School of Environmental Science and Engineering, Yangzhou University, Yangzhou 225127, Jiangsu, China.
School of Environmental Science and Engineering, Yangzhou University, Yangzhou 225127, Jiangsu, China.
Sci Total Environ. 2022 Nov 10;846:157455. doi: 10.1016/j.scitotenv.2022.157455. Epub 2022 Jul 19.

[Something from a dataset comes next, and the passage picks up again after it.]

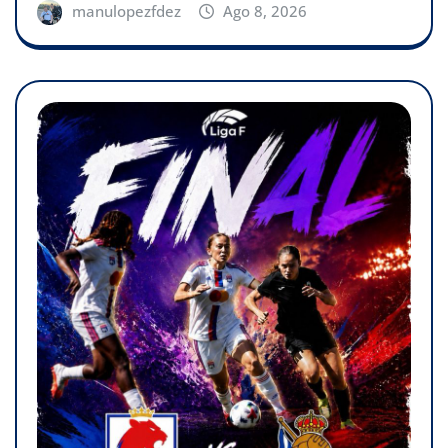
manulopezfdez
Ago 8, 2026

To comprehensively evaluate the hazards of microplastics and their coexisting organic pollutants, the sorption capacity of microplastics is a major issue that is quantified through the microplastic-aqueous sorption coefficient (K). Almost all quantitative structure-property relationship (QSPR) models that describe K apply only to narrow, relatively homogeneous groups of reactants. Herein, non-hybrid QSPR-based models were developed to predict PE-water (K), PE-seawater (K), PVC-water (K) and PP-seawater (K) sorption coefficients at different temperatures, with eight machine learning algorithms. Moreover, novel hybrid intelligent models for predicting K more accurately were innovatively developed by applying GA, PSO and AdaBoost algorithms to optimize MLP and ELM models. The results indicated that all three optimization algorithms could improve the robustness and predictability of the standalone MLP and ELM models. In all models trained with K, K, K and K data sets, GBDT-1 and XGBoost-1 models, MLP-GA-2 and MLP-PSO-2 models, MLR-3 and MLR-4 models performed better in terms of goodness of fit (R: 0.907-0.999), robustness (Q: 0.900-0.937) and predictability (R: 0.889-0.970), respectively. Analyzing the descriptors revealed that temperature, lipophilicity, ionization potential and molecular size were correlated closely with the adsorption capacity of microplastics to organic pollutants. The proposed QSPR models may assist in initial environmental exposure assessments without imposing heavy costs in the early experimental phase.
为了全面评估微塑料及其共存的有机污染物的危害,微塑料的吸附能力是一个主要问题,通过微塑料-水吸附系数(K)来量化。几乎所有描述 K 的定量构效关系(QSPR)模型都仅适用于狭窄、相对同质的反应物群体。本文开发了基于非混合 QSPR 的模型,以预测不同温度下 PE-水(K)、PE-海水(K)、PVC-水(K)和 PP-海水(K)的吸附系数,使用了八种机器学习算法。此外,还创新性地开发了新的混合智能模型,通过应用 GA、PSO 和 AdaBoost 算法来优化 MLP 和 ELM 模型,从而更准确地预测 K。结果表明,所有三种优化算法都可以提高独立 MLP 和 ELM 模型的稳健性和可预测性。在所训练的所有 K、K、K 和 K 数据集模型中,GBDT-1 和 XGBoost-1 模型、MLP-GA-2 和 MLP-PSO-2 模型、MLR-3 和 MLR-4 模型在拟合优度(R:0.907-0.999)、稳健性(Q:0.900-0.937)和可预测性(R:0.889-0.970)方面表现更好。分析描述符表明,温度、疏水性、电离势和分子大小与微塑料对有机污染物的吸附能力密切相关。所提出的 QSPR 模型可用于初步的环境暴露评估,而无需在早期实验阶段付出高昂的成本。